In addition, employers should be aware that state and local variations of these tests may apply in certain situations.
California Wage Orders
Several federal laws regulate wage and hour requirements. California law also imposes state wage and hour requirements. When federal and state laws are different, the law that is more favorable to the employee will apply.
The Industrial Welfare Commission (IWC), part of the California Department of Industrial Relations (DIR), established wage orders to enforce and administer California’s wage and hour requirements throughout the state. Because the IWC is no longer in operation, the Division of Labor Standards Enforcement (DLSE) currently enforces the wage orders.
In total, there are 17 California wage orders, plus a minimum wage order, that California employers must comply with. Each wage order covers a separate industry and imposes requirements relating to minimum wages, work hours and basic working conditions (such as meal and rest periods) for California employees.
Overview of Dynamex v. Superior Court
In Dynamex v. Superior Court, the California Supreme Court was asked to determine what standard applies under California law for purposes of determining whether workers should be classified as employees or as independent contractors under the California wage orders. In this case, a group of delivery drivers sued their employer, Dynamex, arguing that the drivers had been misclassified as independent contractors, rather than employees. The delivery drivers claimed that, due to this misclassification, Dynamex violated Wage Order No. 9 (the applicable order governing the transportation industry), as well as various sections of the California Labor Code.
Prior to 2004, drivers working for Dynamex who performed similar pickup and delivery work as the current drivers were classified as employees. In 2004, however, Dynamex adopted a new policy and contractual arrangement under which all drivers are considered independent contractors, rather than employees. Dynamex argued that, in light of the current contractual arrangement, the drivers are properly classified as independent contractors.
The Supreme Court’s ruling—The “ABC Test”
Historically, courts have applied a multifactor balancing test in determining whether a worker is an employee or an independent contractor. However, the California Supreme Court abandoned the traditional balancing test, and instead adopted a new three-part test that California employers must use when determining whether a worker can be classified as an independent contractor for purposes of the wage orders.
This three-part test is commonly referred to as the “ABC test” due to its three factors to consider. Under this test, a worker is properly considered an independent contractor to whom a wage order does not apply only if the employer establishes that all of the following are true:
- That the worker is free from the control and direction of the employer in connection with the performance of the work, both under the contract for the performance of the work and in fact;
- That the worker performs work that is outside the usual course of the employer’s business; and
- That the worker is customarily engaged in an independently established trade, occupation or business of the same nature as the work performed for the employer.

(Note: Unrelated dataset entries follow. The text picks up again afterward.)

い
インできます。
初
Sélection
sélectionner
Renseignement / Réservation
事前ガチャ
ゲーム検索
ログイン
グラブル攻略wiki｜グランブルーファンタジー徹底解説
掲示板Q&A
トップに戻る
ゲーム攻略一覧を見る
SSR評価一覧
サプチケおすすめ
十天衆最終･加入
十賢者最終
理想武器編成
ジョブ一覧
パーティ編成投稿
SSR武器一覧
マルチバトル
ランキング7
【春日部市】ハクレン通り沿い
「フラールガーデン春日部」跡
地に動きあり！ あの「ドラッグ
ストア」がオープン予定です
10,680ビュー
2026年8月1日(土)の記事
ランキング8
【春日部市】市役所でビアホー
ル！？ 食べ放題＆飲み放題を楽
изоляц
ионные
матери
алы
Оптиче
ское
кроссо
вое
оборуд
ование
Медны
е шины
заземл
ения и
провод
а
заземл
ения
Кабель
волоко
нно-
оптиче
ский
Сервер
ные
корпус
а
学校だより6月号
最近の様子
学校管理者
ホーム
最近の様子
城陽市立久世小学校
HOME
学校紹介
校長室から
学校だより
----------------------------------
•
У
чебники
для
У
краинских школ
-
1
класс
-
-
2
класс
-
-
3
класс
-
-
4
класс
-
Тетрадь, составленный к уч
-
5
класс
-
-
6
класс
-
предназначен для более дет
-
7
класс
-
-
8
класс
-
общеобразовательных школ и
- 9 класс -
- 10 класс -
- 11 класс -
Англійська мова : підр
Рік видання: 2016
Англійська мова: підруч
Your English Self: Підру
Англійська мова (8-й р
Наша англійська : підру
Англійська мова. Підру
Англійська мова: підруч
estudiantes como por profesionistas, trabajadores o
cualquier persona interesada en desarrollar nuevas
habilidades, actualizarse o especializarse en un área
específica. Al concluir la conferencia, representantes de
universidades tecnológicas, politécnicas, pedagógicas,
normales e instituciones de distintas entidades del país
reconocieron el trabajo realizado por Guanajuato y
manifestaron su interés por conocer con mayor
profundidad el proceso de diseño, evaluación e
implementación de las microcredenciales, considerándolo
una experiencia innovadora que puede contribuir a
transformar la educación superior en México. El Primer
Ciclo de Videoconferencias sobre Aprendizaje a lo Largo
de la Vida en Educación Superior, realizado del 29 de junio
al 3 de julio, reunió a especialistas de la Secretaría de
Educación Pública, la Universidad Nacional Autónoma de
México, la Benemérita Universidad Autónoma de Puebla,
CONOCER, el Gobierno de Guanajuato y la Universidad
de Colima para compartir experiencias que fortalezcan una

This test generally favors a determination that workers are employees, rather than independent contractors. The ABC test presumes that all workers are employees and allows workers to be classified as independent contractors only if the employer demonstrates that the worker in question satisfies each of the three conditions.
Impact on Employers
Employers that employ independent contractors in California will want to ensure that their workers are properly classified under the new ABC test adopted by this ruling. As a result, these employers should review their employment relationships and contractual arrangements to evaluate the impact that this ruling may have on their business.
Employers in California should also keep in mind that this ruling applies for purposes of the California wage orders only. Other existing worker classification tests continue to apply for federal law purposes.